1) The first major change was to the handlebars. Since I got the bike at the beginning of the year I've been using the track bars that came with it. They're cool and narrow, but not comfortable for anything over 30 minutes. Because of the curve of the tops, there's nowhere to rest your hands without gripping tightly. Out of nowhere, near the end of August, after a particularly long day of commuting, my arms were in such bad shape I couldn't even use the trackball for my computer. I stayed off the bike completely for a couple weeks; the arms got better but still aren't 100%. Nevertheless, the same week that happened, I decided to switch to bullhorns. So I stopped on my way home at Triathlete Zombies and bought the only bullhorns they had. I'm sure I overpaid, but they're wing-type bars and really, really comfortable. I wrapped them myself (as you can see by the terrible workmanship), and used gel inserts. Totally cush!













2) My next biggest issue was visibility at night. Drivers in L.A. seem to have gotten much worse since summer, and I've had some seriously life-threatening incidents at night, despite having what I thought was adequate lighting.

My first step was to find a good rear light that could mount on the seat stays just above the rear tire, since my seatpost was occupied by a mount-on bottle cage. Then I saw the Blackburn Mars 2.0 at my LBS and it was perfect -- the width of the light is what enabled me to mount it on the stays. Add to that a Cateye Sl-ld100 wrapped around the rear of my saddle rails, and a Knog Frog light just above the Blackburn, and I'm a rolling X-Mas tree.

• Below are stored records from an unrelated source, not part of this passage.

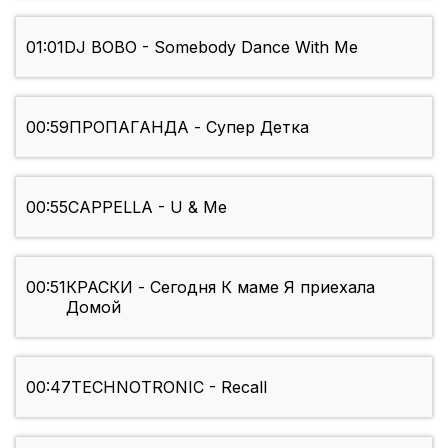
01:01
DJ BOBO - Somebody Dance With Me
00:59
ПРОПАГАНДА - Супер Детка
00:55
CAPPELLA - U & Me
00:51
КРАСКИ - Сегодня К маме Я приехала
Домой
00:47
TECHNOTRONIC - Recall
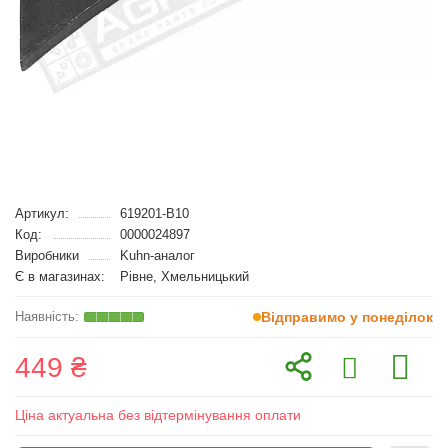
Артикул:
619201-B10
Код:
0000024897
Виробники
Kuhn-аналог
Є в магазинах:
Рівне, Хмельницький
Відправимо у понеділок
449 ₴
Ціна актуальна без відтермінування оплати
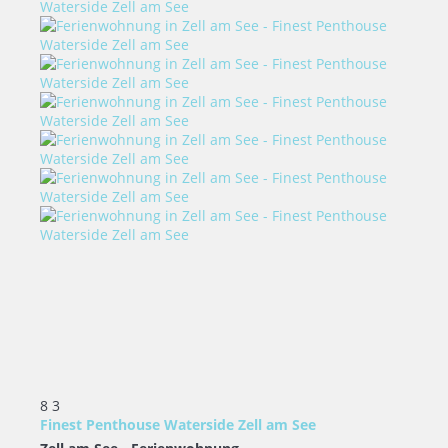
8
3
Finest Penthouse Waterside Zell am See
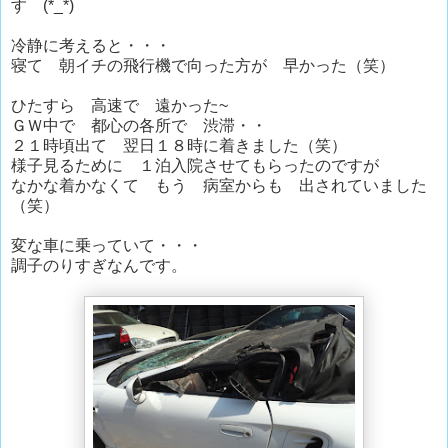
す (*_*)
冷静に考えると・・・
寝て 朝イチの飛行機で向った方が 早かった（笑）
ひたすら 高速で 遠かった~
ＧＷ中で 都心の各所で 渋滞・・
２１時頃出て 翌日１８時に着きました（笑）
様子見るために １泊入院させてもらったのですが
なかな着かなくて もう 病室からも 出されていました
（笑）
変な車に乗っていて・・・
調子のりすぎなんです。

3) For added measure, I've got Microflys on both valve stems (via Presta valve adapters). I don't think they make them anymore, but here's a link to Tireflys, which are motion sensitive and not as good as the Microflys.

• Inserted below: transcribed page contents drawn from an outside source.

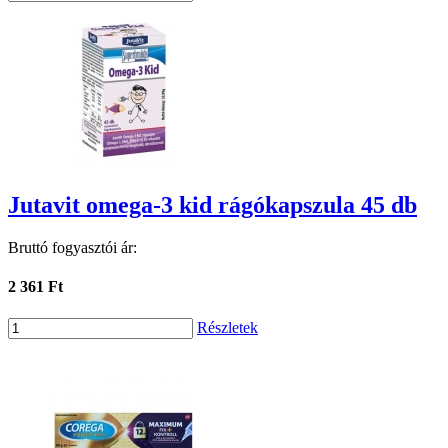
Jutavit omega-3 kid rágókapszula 45 db
Bruttó fogyasztói ár:
2 361 Ft
Részletek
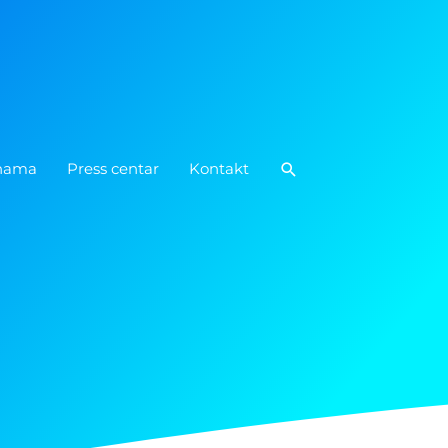
Pretraga
nama
Press centar
Kontakt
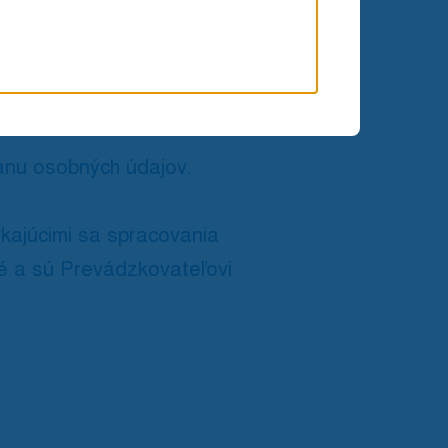
 údajov. V prípade
je dotknutá osoba
anu osobných údajov.
kajúcimi sa spracovania
é a sú Prevádzkovateľovi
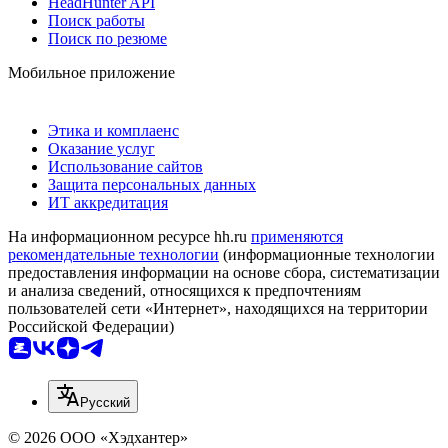
HeadHunter API
Поиск работы
Поиск по резюме
Мобильное приложение
Этика и комплаенс
Оказание услуг
Использование сайтов
Защита персональных данных
ИТ аккредитация
На информационном ресурсе hh.ru
применяются
рекомендательные технологии
(информационные технологии
предоставления информации на основе сбора, систематизации
и анализа сведений, относящихся к предпочтениям
пользователей сети «Интернет», находящихся на территории
Российской Федерации)
Русский
© 2026 ООО «Хэдхантер»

4) The final illumination addition to my setup was an upgrade up front. Even though I thought my Nite-Rider Trail Rat was super-bright, I noticed I wasn't getting much awareness from drivers. So I took a gamble and forked out mad cash for a Light & Motion ARC Li-ion. To give you an idea of how bright this light is: With the Trail Rat I kept the beam aimed toward the ground about 15 feet ahead of me so I could see where I was going, but when I ordered the L & M I decided the hell with it, I'm aiming it at the drivers. So I mounted the L & M, aimed it higher, and on my first ride discovered that it didn't matter how high I aimed it ... it lit up the _whole street!_ This is the best $450 I've ever spent on a bike, hands down. It freaks drivers out, to the point they just sit there, dumbfounded, and wait for me to pass, sometimes from more than a block away. The frame-mounted battery pack is amazingly light, btw, and the smart charger is a relevation.












5) Here's another shot of the L & M, mounted next to my Garmin Edge 305, which, despite being a disappointing purchase, moves conveniently between my 3 bikes.

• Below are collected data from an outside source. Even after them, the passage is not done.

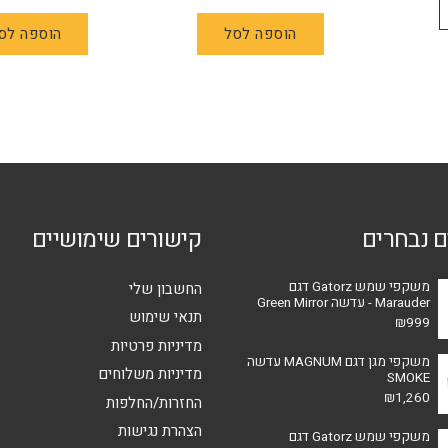
הוספה לסל
הוספה לס
ם נבחרים
קישורים שימושיים
משקפי שמש Gatorz דגם
החשבון שלי
Marauder - עדשה Green Mirror
תנאי שימוש
₪
999
מדיניות פרטיות
משקפי מגן דגם MAGNUM עדשה
מדיניות משלוחים
SMOKE
₪
1,260
החזרות/החלפות
הצהרת נגישות
משקפי שמש Gatorz דגם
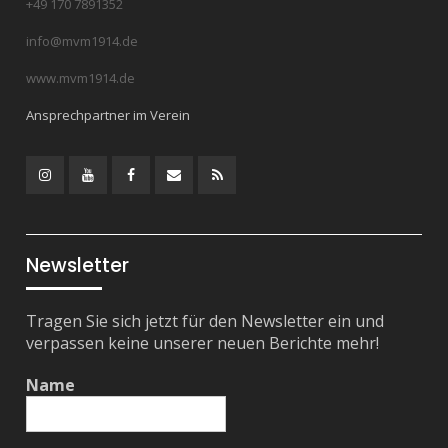
+49 170 7891352
info@mvm1914.de
www.mvm1914.de
Ansprechpartner im Verein
Instagram
YouTube
Facebook
Mail
RSS
Feed
Newsletter
Tragen Sie sich jetzt für den Newsletter ein und
verpassen keine unserer neuen Berichte mehr!
Name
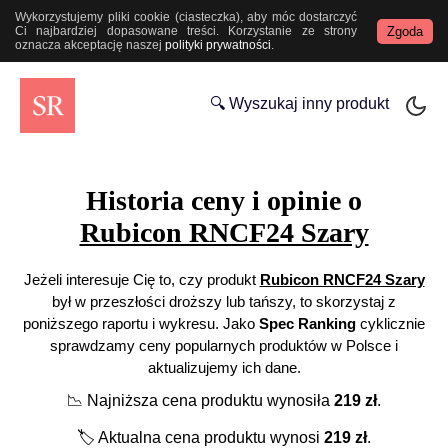
Wykorzystujemy pliki cookie (ciasteczka), aby móc dostarczyć
Zgoda
Ci najbardziej dopasowane treści. Korzystanie ze strony
oznacza akceptację naszej
polityki prywatności
.
🔍 Wyszukaj inny produkt
Historia ceny i opinie o
Rubicon RNCF24 Szary
Jeżeli interesuje Cię to, czy produkt
Rubicon RNCF24 Szary
był w przeszłości droższy lub tańszy, to skorzystaj z
poniższego raportu i wykresu. Jako
Spec Ranking
cyklicznie
sprawdzamy ceny popularnych produktów w Polsce i
aktualizujemy ich dane.
📉
Najniższa cena produktu wynosiła
219
zł
.
🏷️
Aktualna cena produktu wynosi
219
zł
.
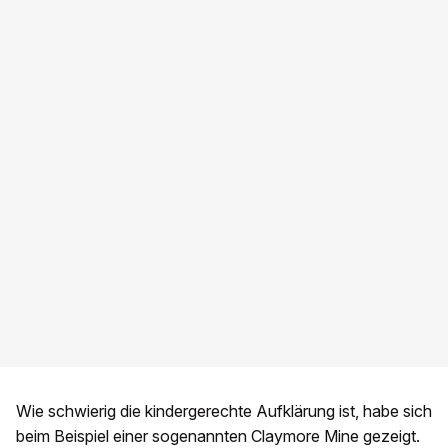
Wie schwierig die kindergerechte Aufklärung ist, habe sich
beim Beispiel einer sogenannten Claymore Mine gezeigt.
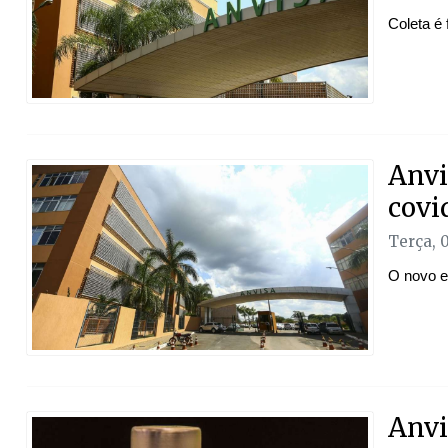
Coleta é 
Anvi
covi
Terça, 
O novo e
Anvi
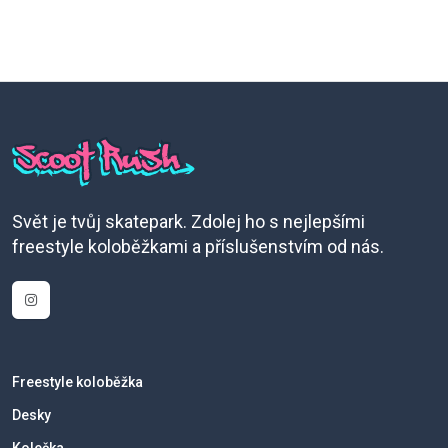
Svět je tvůj skatepark. Zdolej ho s nejlepšími
freestyle koloběžkami a příslušenstvím od nás.
Freestyle koloběžka
Desky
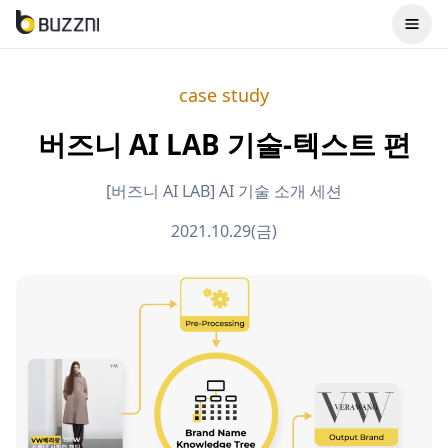
case study
버즈니 AI LAB 기술-텍스트 편
[버즈니 AI LAB] AI 기술 소개 세션
2021.10.29(금)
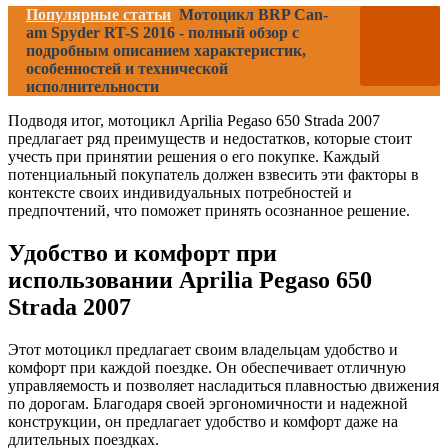
Популярные статьи
Мотоцикл BRP Can-
am Spyder RT-S 2016 - полный обзор с
подробным описанием характеристик,
особенностей и технической
исполнительности
Подводя итог, мотоцикл Aprilia Pegaso 650 Strada 2007
предлагает ряд преимуществ и недостатков, которые стоит
учесть при принятии решения о его покупке. Каждый
потенциальный покупатель должен взвесить эти факторы в
контексте своих индивидуальных потребностей и
предпочтений, что поможет принять осознанное решение.
Удобство и комфорт при
использовании Aprilia Pegaso 650
Strada 2007
Этот мотоцикл предлагает своим владельцам удобство и
комфорт при каждой поездке. Он обеспечивает отличную
управляемость и позволяет насладиться плавностью движения
по дорогам. Благодаря своей эргономичности и надежной
конструкции, он предлагает удобство и комфорт даже на
длительных поездках.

6) Moving on ... My C'Dale hybrid came with Continental City Ride 37mm tires. It dawned on me that not once, in more than 2 years, have I had a flat with those tires. Then I realized I was constantly getting flats on my Pista, so I tried to mount the 37s from my C'Dale but they were a little too thick. Instead, I bought a pair of Conti City Contact 32mm tires and they fit perfectly (though I have to punch the front tire through the brake calipers). An added benefit of the beefier tires is a much smoother ride ... and a better workout because they're slow as f**k.












7) Continuing ... tired of lugging around (and having to remember to lug around) a cable to wrap around my front wheel when I lock my bike, I switched out the front wheel with the front wheel from an older road bike, then bought the Onguard Locking Skewer Set. I couldn't find them on their site, and a few dealers around town didn't have them, so I got them tonight at REI, which is where I saw them in the first place. (I actually bought their last three sets -- one for the C'Dale and one for my wife's bike.)












8) And finally, this sticker really ties the room together, dude.


----------



## MB1 (Jan 27, 2004)

Now this is a great product review; you say some good things, some bad things and some inbetween.

Ahhhhhhhh.....if only magazines would do this.

MB1
I have a dream.


----------



## RocketDog (Apr 9, 2005)

Dude, That sticker is funny stuff. I've wanted to take a tire iron to a car like that on many occasions.


----------



## Ridgetop (Mar 1, 2005)

Great stuff. I'd love that light but man, I could buy a new steel frame for that much! But, if I had the cash I'd go for it I think. My little LEDs aren't cutting it at all.


----------



## rule (Dec 2, 2004)

Yes...the sticker is the shiznit.


----------



## DrRoebuck (May 10, 2004)

lol ..... a friend of mine actually got the sticker for me when he was at Lebowskifest. Yes, he went to Lebowskifest.


----------



## DrRoebuck (May 10, 2004)

Ridgetop said:


> I'd love that light but man, I could buy a new steel frame for that much!


You could actually buy a complete Bianchi Pista in puke green for that much! I wouldn't say this for many things, but this light is worth saving-up for. The standard ARC, which uses a NiMH battery, is a little cheaper I think.


----------



## nate (Jun 20, 2004)

I have the same light and it was worth every penny.

I recently changed from bullhorns to 44cm Nitto Noodle drop bars on my fixed gear. Both bars are wide, but I like the extra hand position or two I get from the drop bars.

Nice post.


----------